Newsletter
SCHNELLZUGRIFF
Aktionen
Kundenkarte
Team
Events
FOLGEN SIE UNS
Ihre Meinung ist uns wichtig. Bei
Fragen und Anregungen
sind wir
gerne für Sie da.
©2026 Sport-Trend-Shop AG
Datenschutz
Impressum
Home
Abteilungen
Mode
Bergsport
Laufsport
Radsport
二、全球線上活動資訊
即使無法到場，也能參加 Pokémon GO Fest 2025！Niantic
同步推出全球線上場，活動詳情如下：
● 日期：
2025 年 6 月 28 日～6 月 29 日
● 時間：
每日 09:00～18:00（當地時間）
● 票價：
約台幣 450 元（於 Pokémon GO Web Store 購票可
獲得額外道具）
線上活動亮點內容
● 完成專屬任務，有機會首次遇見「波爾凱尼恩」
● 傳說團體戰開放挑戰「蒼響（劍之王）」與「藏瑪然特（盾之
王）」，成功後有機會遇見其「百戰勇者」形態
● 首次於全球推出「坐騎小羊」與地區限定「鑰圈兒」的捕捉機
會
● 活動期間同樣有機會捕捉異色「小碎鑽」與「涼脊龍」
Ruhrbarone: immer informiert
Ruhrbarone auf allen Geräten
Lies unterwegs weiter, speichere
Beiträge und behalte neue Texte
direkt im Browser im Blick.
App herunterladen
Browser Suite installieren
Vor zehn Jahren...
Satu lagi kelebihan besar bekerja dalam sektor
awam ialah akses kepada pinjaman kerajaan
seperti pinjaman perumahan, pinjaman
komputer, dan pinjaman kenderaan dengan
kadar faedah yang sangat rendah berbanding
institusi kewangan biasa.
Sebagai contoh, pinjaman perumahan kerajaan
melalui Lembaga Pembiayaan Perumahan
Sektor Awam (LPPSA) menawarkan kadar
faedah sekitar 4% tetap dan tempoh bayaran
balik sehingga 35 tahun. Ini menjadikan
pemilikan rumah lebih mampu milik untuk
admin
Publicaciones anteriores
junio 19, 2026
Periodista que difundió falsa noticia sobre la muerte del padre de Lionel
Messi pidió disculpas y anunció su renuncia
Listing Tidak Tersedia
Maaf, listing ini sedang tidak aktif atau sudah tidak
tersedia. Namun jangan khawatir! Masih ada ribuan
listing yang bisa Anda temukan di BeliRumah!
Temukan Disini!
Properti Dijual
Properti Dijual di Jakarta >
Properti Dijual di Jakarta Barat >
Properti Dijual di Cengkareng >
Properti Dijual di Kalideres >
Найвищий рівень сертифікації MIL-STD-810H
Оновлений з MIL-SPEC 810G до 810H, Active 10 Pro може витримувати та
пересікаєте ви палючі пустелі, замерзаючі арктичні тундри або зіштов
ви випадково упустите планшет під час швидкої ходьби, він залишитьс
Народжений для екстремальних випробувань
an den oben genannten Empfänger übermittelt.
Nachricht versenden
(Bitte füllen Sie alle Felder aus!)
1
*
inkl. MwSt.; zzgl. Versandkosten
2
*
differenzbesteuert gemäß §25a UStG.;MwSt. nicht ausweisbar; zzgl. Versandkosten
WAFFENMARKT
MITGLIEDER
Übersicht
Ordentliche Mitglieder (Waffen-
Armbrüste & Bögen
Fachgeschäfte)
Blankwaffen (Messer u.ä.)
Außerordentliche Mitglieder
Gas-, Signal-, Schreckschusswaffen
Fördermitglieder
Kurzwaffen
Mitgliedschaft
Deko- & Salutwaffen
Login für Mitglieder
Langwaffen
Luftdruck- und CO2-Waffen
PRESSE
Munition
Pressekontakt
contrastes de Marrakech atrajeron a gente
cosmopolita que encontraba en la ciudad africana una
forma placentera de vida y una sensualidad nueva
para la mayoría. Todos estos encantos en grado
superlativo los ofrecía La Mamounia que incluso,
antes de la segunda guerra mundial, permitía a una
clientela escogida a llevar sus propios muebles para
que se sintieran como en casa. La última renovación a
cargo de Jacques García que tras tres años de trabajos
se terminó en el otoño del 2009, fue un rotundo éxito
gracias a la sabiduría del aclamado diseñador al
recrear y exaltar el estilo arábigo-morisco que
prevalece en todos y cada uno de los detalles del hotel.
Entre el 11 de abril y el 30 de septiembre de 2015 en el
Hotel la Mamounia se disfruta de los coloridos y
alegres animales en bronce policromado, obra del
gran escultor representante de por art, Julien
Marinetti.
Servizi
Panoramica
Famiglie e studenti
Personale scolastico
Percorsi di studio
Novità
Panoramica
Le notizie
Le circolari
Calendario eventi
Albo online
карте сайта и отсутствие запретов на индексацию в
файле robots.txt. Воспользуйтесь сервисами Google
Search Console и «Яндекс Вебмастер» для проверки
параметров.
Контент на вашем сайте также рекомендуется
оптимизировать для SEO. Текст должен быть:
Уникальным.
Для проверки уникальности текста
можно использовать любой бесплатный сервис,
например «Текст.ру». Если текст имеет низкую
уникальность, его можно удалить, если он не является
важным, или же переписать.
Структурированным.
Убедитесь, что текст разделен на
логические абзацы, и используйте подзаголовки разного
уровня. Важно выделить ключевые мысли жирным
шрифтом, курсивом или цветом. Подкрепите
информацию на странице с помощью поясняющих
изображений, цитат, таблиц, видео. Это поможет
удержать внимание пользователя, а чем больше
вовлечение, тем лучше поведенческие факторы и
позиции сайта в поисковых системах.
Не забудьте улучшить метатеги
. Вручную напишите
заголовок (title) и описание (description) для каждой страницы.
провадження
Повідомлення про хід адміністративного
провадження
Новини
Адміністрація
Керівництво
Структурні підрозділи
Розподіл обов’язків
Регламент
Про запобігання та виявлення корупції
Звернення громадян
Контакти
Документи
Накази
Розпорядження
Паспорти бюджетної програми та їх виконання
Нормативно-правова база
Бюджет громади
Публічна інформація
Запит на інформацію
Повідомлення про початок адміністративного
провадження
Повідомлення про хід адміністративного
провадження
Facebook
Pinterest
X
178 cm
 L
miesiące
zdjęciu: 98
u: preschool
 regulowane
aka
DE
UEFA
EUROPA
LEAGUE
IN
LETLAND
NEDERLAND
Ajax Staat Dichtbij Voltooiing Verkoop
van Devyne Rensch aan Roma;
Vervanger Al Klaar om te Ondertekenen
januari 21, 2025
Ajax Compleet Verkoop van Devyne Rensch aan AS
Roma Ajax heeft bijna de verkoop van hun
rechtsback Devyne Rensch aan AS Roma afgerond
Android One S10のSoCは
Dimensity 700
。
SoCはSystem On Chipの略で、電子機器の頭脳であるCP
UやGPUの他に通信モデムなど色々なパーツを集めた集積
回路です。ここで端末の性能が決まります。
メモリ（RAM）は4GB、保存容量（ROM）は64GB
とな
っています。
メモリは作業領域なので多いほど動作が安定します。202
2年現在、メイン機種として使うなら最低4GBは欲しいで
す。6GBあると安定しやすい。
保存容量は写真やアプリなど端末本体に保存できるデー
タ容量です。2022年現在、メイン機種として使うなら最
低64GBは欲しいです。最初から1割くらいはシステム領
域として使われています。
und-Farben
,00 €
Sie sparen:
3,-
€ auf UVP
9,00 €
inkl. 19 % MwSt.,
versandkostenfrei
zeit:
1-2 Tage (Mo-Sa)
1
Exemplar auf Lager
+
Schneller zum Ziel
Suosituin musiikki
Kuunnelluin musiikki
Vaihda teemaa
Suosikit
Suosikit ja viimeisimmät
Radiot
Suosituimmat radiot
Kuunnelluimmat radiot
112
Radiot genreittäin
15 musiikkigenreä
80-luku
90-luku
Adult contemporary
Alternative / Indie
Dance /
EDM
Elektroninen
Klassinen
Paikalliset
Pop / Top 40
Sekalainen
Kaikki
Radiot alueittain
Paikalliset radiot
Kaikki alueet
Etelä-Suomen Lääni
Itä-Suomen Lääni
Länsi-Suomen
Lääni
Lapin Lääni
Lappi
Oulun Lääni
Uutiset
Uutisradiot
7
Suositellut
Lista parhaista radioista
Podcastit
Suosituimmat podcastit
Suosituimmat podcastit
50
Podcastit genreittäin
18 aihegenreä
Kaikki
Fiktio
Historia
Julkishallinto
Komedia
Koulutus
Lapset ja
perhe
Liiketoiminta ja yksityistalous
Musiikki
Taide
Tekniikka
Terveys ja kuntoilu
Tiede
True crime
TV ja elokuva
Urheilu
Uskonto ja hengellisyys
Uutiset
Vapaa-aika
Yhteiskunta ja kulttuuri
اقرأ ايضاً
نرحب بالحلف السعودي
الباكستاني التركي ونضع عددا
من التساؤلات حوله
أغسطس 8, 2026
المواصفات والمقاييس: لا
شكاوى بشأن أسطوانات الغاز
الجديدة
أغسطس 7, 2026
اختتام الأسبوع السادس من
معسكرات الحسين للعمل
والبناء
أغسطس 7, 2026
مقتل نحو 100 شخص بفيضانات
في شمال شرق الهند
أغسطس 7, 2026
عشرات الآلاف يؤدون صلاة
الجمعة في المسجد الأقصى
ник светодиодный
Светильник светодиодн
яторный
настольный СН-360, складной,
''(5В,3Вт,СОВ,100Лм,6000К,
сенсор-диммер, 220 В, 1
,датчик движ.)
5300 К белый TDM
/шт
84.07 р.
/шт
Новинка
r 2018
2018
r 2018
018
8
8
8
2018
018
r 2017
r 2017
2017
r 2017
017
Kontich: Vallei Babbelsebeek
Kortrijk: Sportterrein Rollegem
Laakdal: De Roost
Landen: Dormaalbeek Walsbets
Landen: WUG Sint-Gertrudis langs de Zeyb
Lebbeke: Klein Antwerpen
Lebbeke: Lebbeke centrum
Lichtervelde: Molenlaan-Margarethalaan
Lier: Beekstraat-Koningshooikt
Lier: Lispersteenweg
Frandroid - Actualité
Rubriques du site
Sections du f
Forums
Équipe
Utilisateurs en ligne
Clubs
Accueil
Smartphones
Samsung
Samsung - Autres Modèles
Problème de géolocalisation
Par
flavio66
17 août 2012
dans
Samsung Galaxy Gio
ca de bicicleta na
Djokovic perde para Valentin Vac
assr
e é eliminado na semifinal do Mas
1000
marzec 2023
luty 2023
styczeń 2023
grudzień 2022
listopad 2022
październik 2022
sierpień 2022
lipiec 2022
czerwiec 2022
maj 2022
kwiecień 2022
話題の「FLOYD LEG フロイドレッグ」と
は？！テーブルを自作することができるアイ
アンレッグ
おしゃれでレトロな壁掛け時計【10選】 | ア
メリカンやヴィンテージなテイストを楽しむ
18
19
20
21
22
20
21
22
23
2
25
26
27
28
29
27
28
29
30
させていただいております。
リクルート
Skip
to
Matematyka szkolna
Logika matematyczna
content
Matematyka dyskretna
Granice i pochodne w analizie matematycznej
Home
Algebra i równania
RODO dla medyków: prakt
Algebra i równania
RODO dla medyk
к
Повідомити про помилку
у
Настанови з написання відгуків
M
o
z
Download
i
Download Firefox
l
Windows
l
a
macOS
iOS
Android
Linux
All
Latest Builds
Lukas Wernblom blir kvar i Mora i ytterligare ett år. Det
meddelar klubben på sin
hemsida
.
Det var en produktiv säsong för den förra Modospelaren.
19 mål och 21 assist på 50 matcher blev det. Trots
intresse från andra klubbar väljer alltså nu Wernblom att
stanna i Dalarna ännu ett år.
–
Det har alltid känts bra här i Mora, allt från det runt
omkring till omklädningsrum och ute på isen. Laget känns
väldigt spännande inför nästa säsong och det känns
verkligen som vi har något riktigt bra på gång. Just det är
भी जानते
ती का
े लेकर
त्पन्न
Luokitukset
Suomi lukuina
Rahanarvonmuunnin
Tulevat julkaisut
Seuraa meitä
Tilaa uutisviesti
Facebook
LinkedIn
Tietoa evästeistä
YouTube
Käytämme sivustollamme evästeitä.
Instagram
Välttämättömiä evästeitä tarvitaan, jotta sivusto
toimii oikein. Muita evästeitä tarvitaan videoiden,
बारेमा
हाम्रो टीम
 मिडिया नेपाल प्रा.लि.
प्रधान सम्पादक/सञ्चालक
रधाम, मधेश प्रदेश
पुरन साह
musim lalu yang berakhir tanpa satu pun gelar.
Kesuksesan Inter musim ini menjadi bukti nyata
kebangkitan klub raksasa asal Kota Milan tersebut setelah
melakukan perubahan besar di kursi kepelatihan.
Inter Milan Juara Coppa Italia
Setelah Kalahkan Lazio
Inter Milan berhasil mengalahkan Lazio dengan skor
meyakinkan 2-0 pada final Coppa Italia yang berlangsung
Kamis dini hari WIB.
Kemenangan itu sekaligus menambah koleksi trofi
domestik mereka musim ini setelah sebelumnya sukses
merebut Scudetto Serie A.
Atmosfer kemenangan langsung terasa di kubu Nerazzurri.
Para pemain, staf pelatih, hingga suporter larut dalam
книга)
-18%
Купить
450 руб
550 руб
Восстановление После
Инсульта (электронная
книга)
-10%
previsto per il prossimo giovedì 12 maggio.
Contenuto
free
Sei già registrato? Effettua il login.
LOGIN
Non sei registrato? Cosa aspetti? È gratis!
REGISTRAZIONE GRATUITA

=======

### Problem statement
State the number of lines in the data above containing the string "сайта" and nothing more.

### Task answer
2